Bricht das Regime von Bashar al-Assad endgültig zusammen, droht den Alawiten aus allen Richtungen Gefahr: Die Dschihadisten wollen ihnen aus religiösen Gründen an den Kragen, die säkularen Rebellen aus politischen. Die Angehörigen von Zehntausenden Kriegsopfern sinnen auf Blutrache, kriminelle Banden auf Bereicherung.
Für einen Genozid an den Alawiten braucht es weder einen Befehl noch ­einen Plan – er kann aber aus einer Vielzahl unterschiedlich motivierter Übergriffe entstehen.

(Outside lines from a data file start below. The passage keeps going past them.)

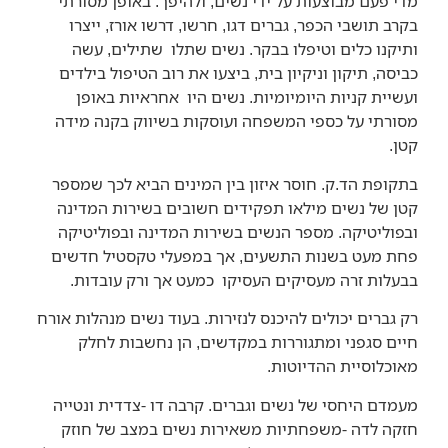
מדי פעם מבוצעות על ידי נשים, ולהיפך. באופן מסורתי
בקרב תושבי הכפר, גברים דגו, חרשו, דרשו אורז, ייצרו
ותיקנו כלים וטיפלו בבקר. נשים שתלו שתילים, עשה
כביסה, תיקון וניקיון בית, ביצעו את רוב הטיפול בילדים
ועשיית קניות היומיומיות. נשים היו אחראיות באופן
מסורתי על כספי המשפחה ועוסקות בשיווק בקנה מידה
קטן.
בתקופת הד.ק. חוסר איזון בין המינים הביא לכך שמספר
קטן של נשים מילאו תפקידים חשובים בשירות המדינה
ובפוליטיקה. מספר הנשים בשירות המדינה ובפוליטיקה
פחת מעט בשנות התשעים, אך במפעלי טקסטיל חדשים
בבעלות זרה מעסיקים העסיקו כמעט אך ורק עובדות.
רק גברים יכולים להיכנס לנזירות. בעוד נשים מנהלות אורח
חיים סגפני ומתגוררות במקדשים, הן נחשבות לחלק
מאוכלוסיית ההדיוטות.
מעמדם היחסי של נשים וגברים. קרבה דו -צדדית ונטייה
חזקה לדה -משפחתיות משאירות נשים במצב של חוזק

„Es muss nicht dazu kommen. Aber die internationale Gemeinschaft sollte sich dringend Gedanken über die Möglichkeit machen“, sagt US-Diplomat Galbraith gegenüber profil. „Die Vorgangsweise des Regimes hat die Wahrscheinlichkeit für ­einen Völkermord erhöht. Mit seinen Gräueltaten hat es die Alawiten dazu gezwungen, sich aus Furcht vor Rache auf seine Seite zu stellen.“

Inzwischen sind Hunderttausende Alawiten aus den großen Städten, wo sie Tür an Tür mit Sunniten zusammengelebt haben, geflüchtet. „Vor den Kämpfen waren sie in Damaskus, in Aleppo, überall. Aber wenn sie verfolgt werden sollten, nach dem Fall des Präsidenten, dann müssten sie nach Latakia zurück, ihre Ursprungsregion an der Küste“, erzählt ein syrischer Christ gegenüber profil. Dort sind Hotels und Ferienwohnungen ausgebucht. Es heißt aber auch, dass manche damit begonnen haben, in den Bergen des Dschebel Ansariye Bunker anzulegen.
Die Idee, die Alawiten könnten sich gänzlich in die Provinz Latakia zurückziehen, um dort einen eigenen Staat zu gründen und zu verteidigen, geistert bereits seit Beginn des Aufstands in Syrien herum. Auch US-Diplomat Galbraith kann ihr durchaus etwas abgewinnen: „Eine Möglichkeit, Massaker zu verhindern, wären Verhandlungen über eine Übergangslösung und ein Arrangement, das den Alawiten weiterhin die Teilhabe an der Macht erlaubt. Man kann auch über eine Dezentralisierung Syriens nachdenken, die sich an der Zeit der französischen Mandatshoheit orientiert: Damals gab es bereits einen Alawiten-Staat an der Küste. Das ist ja etwas, das auch die Kurden im Nordosten wollen.“

Doch selbst im Kernland der Alawiten, in dem es lange Zeit ruhig geblieben ist, hat der Krieg inzwischen Einzug gehalten. Rebellen sind bis auf wenige Kilometer an Qardaha, den Heimatort des Assad-Clans, vorgedrungen. Auch an die Hafenstädte Latakia und Tartus, wo sich eine russische Marinebasis befindet, rücken sie immer näher heran. Wichtige Verkehrsverbindungen in die Ballungsräume Syriens dürften bereits abgeschnitten sein.

Und je enger es um das Assad-Regime wird, desto enger wird es auch um die Alawiten.